# MS using VR sensor running distributorless-can a stock MKII tach be used? Searched...



## evil-e (Aug 15, 2005)

*Found the answer myself. See post below about 1K 1watt resistors and ditching the zener diode altogether.*

Can a stock MKII tach. be used when using an ABA block w/ stock VR sensor while running distrubutorless? I searched this a couple of different ways and came up empty handed. All I found were people trying to figure out a way to use the stock tach with MS using a distributor. I really don't want to have to get an aftermarket tach. Anyone know if there's a way to do this?
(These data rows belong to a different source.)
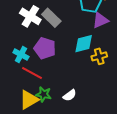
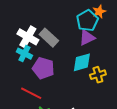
purple triangle: (100, 20) -> (87, 38), moved
cyan cross: (21, 55) -> (24, 54), moved

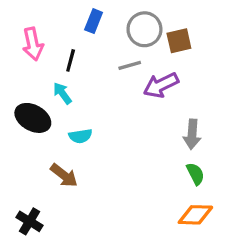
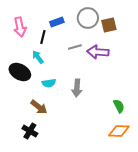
blue rectangle: (94, 21) -> (57, 22), moved, turned 48
gray line: (130, 65) -> (75, 47), moved
purple arrow: (161, 85) -> (98, 52), turned 30
gray arrow: (192, 134) -> (77, 88), moved
black cross: (30, 221) -> (30, 131), moved

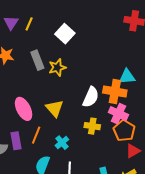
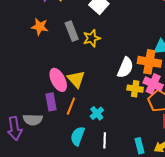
yellow triangle: (55, 108) -> (76, 79), moved
yellow cross: (92, 126) -> (135, 89), moved
purple rectangle: (16, 141) -> (51, 102), moved

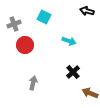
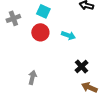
red circle: (25, 45) -> (40, 32), moved
black cross: (73, 72) -> (81, 66), moved

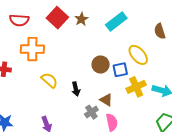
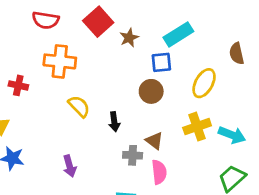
brown star: (81, 19) -> (129, 38), moved
yellow ellipse: (138, 55) -> (204, 83), turned 65
blue square: (120, 70) -> (161, 62), moved
gray cross: (91, 112) -> (133, 155), turned 32

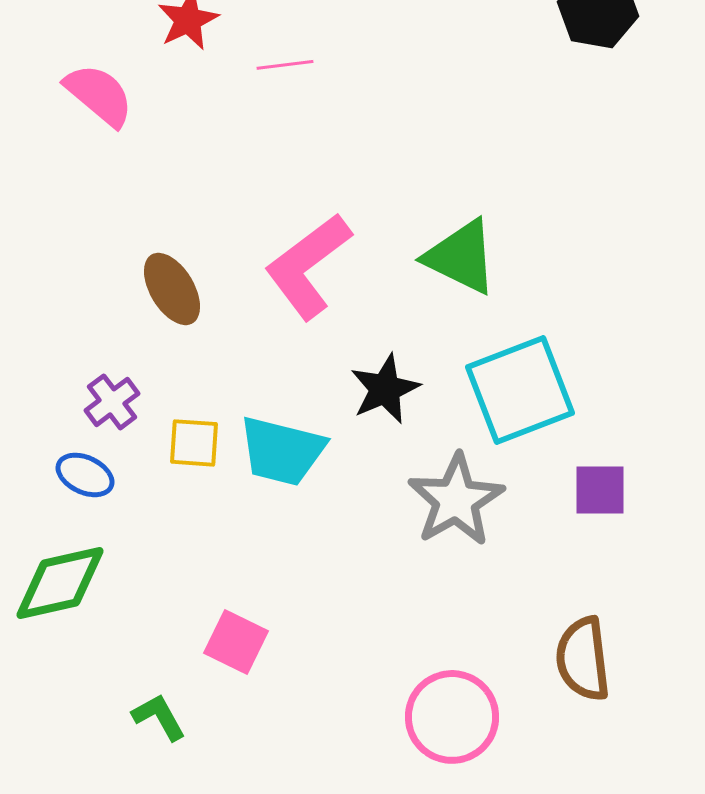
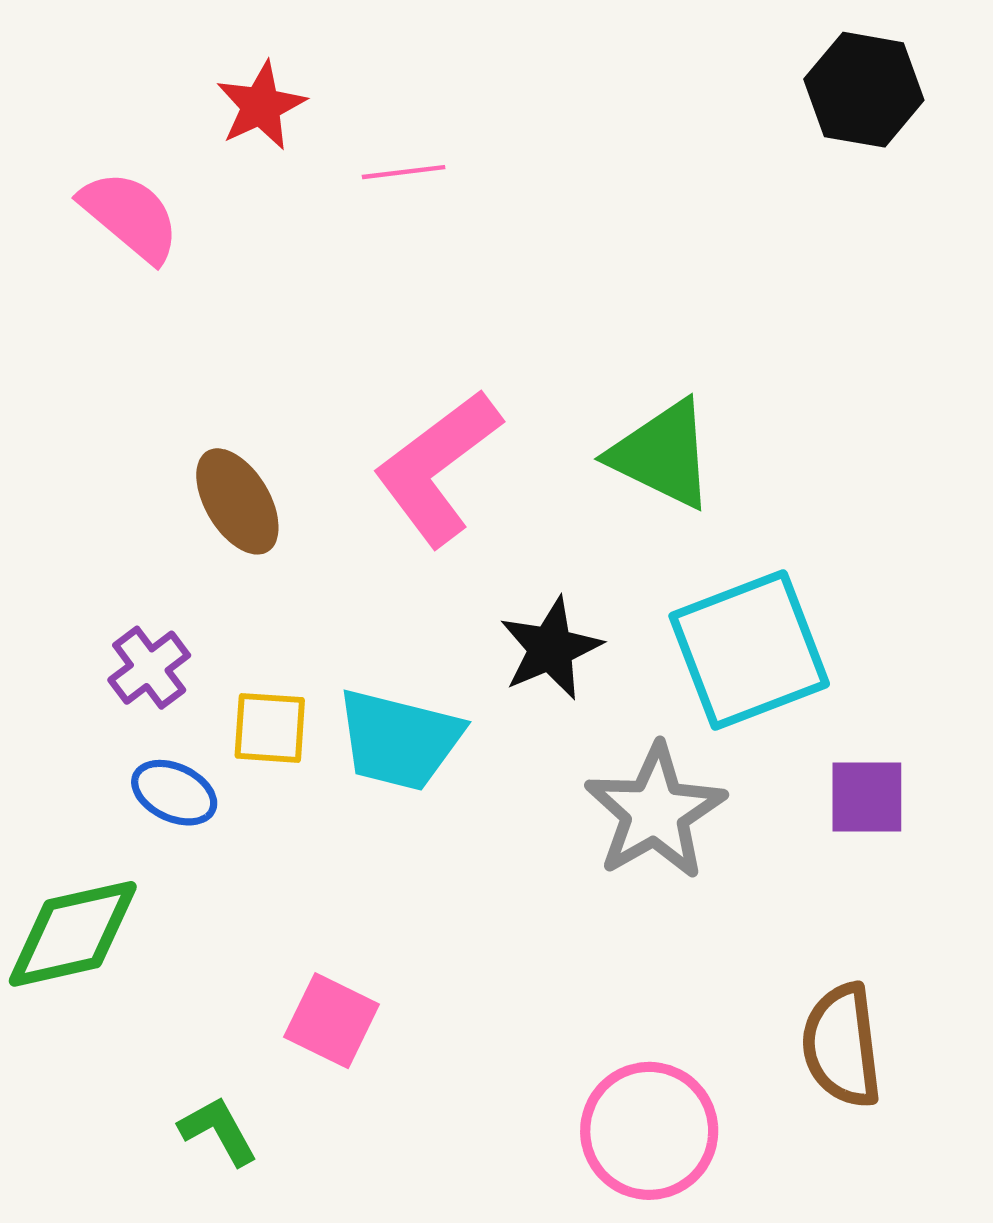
blue ellipse: (85, 475) -> (174, 793), moved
_Modified by evil-e at 10:35 AM 6-15-2007_


----------



## patatron (Aug 10, 2003)

*Re: MS using VR sensor running distributorless-can a stock MKII tach be used? Searched... (evil-e)*

Yes it can, I will include the parts for free with your order due to the delay. -Pat


----------



## evil-e (Aug 15, 2005)

*Re: MS using VR sensor running distributorless-can a stock MKII tach be used? Searched... (patatron)*

Thanks Pat!


----------



## evil-e (Aug 15, 2005)

*Re: MS using VR sensor running distributorless-can a stock MKII tach be used? Searched... (patatron)*


_Quote, originally posted by *patatron* »_Yes it can, I will include the parts for free with your order due to the delay. -Pat

Pat,
Is there another package coming??? I only got the ecu and the disk.
Sent you an IM and an email. Please get back to me ASAP.


----------



## evil-e (Aug 15, 2005)

*Re: MS using VR sensor running distributorless-can a stock MKII tach be used? Searched... (evil-e)*

bumping this back up.
Have the Megasquirt upand running and installed the resistors/diodes as per pat's instructions, but I'm still not getting a tach reading on the factory tach. Anyone else know how any info on running a stock tach for a CE2 cluster on a wasted spark MS setup????


----------



## need_a_VR6 (May 19, 1999)

*Re: MS using VR sensor running distributorless-can a stock MKII tach be used? Searched... (evil-e)*

A normal MS tach driver circuit will NOT work with a stock tach. There was a good tip about using a relay coil to give the high frequency pulses to a stock tach but I can't find it at the moment. You can also use the setup that's in the msextra manual under tach circuit, the one that comes off the coil primaries with the diodes will work as I've done similar on Mk2 VR6's with the stock tach.


----------



## eurotrashrabbit (Oct 25, 2001)

*Re: MS using VR sensor running distributorless-can a stock MKII tach be used? Searched... (evil-e)*

It works on early Mk1 clusters mine plugged right in and worked with EDIS from the tachsignal wire off the control module to the red with a black tracer going to the original coil wire


----------



## need_a_VR6 (May 19, 1999)

*Re: MS using VR sensor running distributorless-can a stock MKII ... (eurotrashrabbit)*

That's because the EDIS tach wire isn't a square wave output like MS is.


----------



## evil-e (Aug 15, 2005)

*Re: MS using VR sensor running distributorless-can a stock MKII tach ... (need_a_VR6)*


_Quote, originally posted by *need_a_VR6* »_A normal MS tach driver circuit will NOT work with a stock tach. There was a good tip about using a relay coil to give the high frequency pulses to a stock tach but I can't find it at the moment. You can also use the setup that's in the msextra manual under tach circuit, the one that comes off the coil primaries with the diodes will work as I've done similar on Mk2 VR6's with the stock tach.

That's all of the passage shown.